[[ Data excerpts, beginning ]]

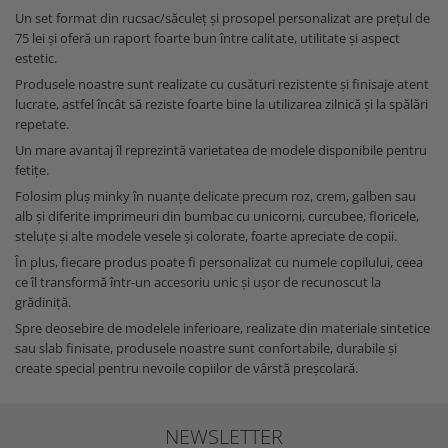
Un set format din rucsac/săculeț și prosopel personalizat are prețul de
75 lei și oferă un raport foarte bun între calitate, utilitate și aspect
estetic.
Produsele noastre sunt realizate cu cusături rezistente și finisaje atent
lucrate, astfel încât să reziste foarte bine la utilizarea zilnică și la spălări
repetate.
Un mare avantaj îl reprezintă varietatea de modele disponibile pentru
fetițe.
Folosim pluș minky în nuanțe delicate precum roz, crem, galben sau
alb și diferite imprimeuri din bumbac cu unicorni, curcubee, floricele,
steluțe și alte modele vesele și colorate, foarte apreciate de copii.
În plus, fiecare produs poate fi personalizat cu numele copilului, ceea
ce îl transformă într-un accesoriu unic și ușor de recunoscut la
grădiniță.
Spre deosebire de modelele inferioare, realizate din materiale sintetice
sau slab finisate, produsele noastre sunt confortabile, durabile și
create special pentru nevoile copiilor de vârstă preșcolară.
NEWSLETTER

[[ Data excerpts, end ]]

== Task objective ==
Check the data for the word "personalizat" and pull out the lines that have it.

== Solution to the problem ==
Un set format din rucsac/săculeț și prosopel personalizat are prețul de
În plus, fiecare produs poate fi personalizat cu numele copilului, ceea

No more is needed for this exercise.